Book Synopsis Forgotten Warrior by : Michael Snape
Download or read book Forgotten Warrior written by Michael Snape and published by SPCK. This book was released on 2023-05-18 with total page 384 pages. Available in PDF, EPUB and Kindle. Book excerpt: Eighty years after his death in a Japanese prison camp, this compelling new biography charts the career of a distinguished but hitherto neglected hero of the British army. Major-General Merton Beckwith-Smith DSO, MC commanded the British 18th Division during the catastrophic Fall of Singapore in February 1942. A highly respected and much decorated veteran of the First World War, he was captured along with tens of thousands of other soldiers - British, Indian, Australian, and Malay - who were then held prisoner on Singapore Island.
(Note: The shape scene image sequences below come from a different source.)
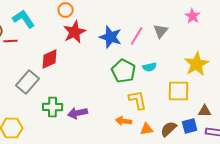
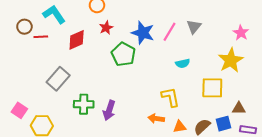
pink star: (193, 16) -> (241, 33), moved
red star: (75, 32) -> (106, 28), size x0.6
red diamond: (50, 59) -> (77, 40), moved
green pentagon: (124, 71) -> (123, 54), moved
purple arrow: (78, 113) -> (109, 110), turned -60

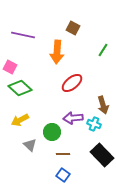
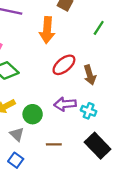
brown arrow: (103, 105) -> (90, 75), moved
green circle: (52, 132) -> (33, 114), moved
blue square: (63, 175) -> (16, 160), moved

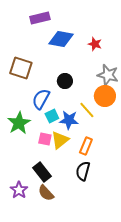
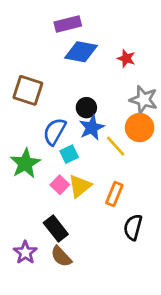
purple rectangle: (40, 18) -> (68, 24), moved
blue star: (69, 120) -> (92, 128), moved, turned -30
pink square: (45, 139) -> (60, 185), turned 32
black semicircle: (83, 171) -> (133, 227), moved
Amidst hunger, disease and widespread despair in Changi, over the next six months he rallied the spirits of his soldiers, created a make - shift university and theatre, and helped to inspire a remarkable renewal of collective church life. At the same time, he improved conditions for hospital patients and encouraged sports and other recreations. While the fate of many of the men he led was to toil, and often die, on the infamous Burma Railway, Beckwith-Smith was exiled to Karenko Camp, Formosa (present-day Taiwan), where, mistreated and malnourished, he died of diphtheria and heart failure on 11 November 1942. Beckwith-Smith, was the most senior British officer to end his life as a prisoner of war in the Far East. Yet until now he has been a strangely forgotten warrior. Based on exclusive access to family archives, and drawing on an array of other eye-witness accounts, Michael Snape's richly detailed biography brings to an end that neglect. The result is a story that offers vivid insights into one man's experience of two world wars, while also revealing why he was so admired by his fellow officers and by the ordinary soldiers who served under him.
Book Synopsis Prisoners of the Japanese in World War II by : Van Waterford
Download or read book Prisoners of the Japanese in World War II written by Van Waterford and published by . This book was released on 1994 with total page 416 pages. Available in PDF, EPUB and Kindle. Book excerpt: Narratives and facts on life in civilian internment centers and POW camps are presented here.
Book Synopsis Goodnight Bobbie by : Marilyn Dodkin
Download or read book Goodnight Bobbie written by Marilyn Dodkin and published by UNSW Press. This book was released on 2006 with total page 308 pages. Available in PDF, EPUB and Kindle. Book excerpt: It is 1941. Australia is at war and there are fears of an attack on the homeland. Captain Bobbie Puflett, a doctor serving with the 10th Australian General Hospital of the 8th Division in Malaya, writes to his parents Bob and Ethel and sister Del. When the Allies surrender to the Japanese in February 1942, Bobbie is one of 15,000 men of the 8th Division who disappear. It is eighteen months before his family knows that he is a prisoner of war, but they continue to write. This is one family’s story told through letters. We learn of everyday life in wartime Sydney and service in the allied forces before the fall of Singapore. Most of all the letters bring to life the pain of separation.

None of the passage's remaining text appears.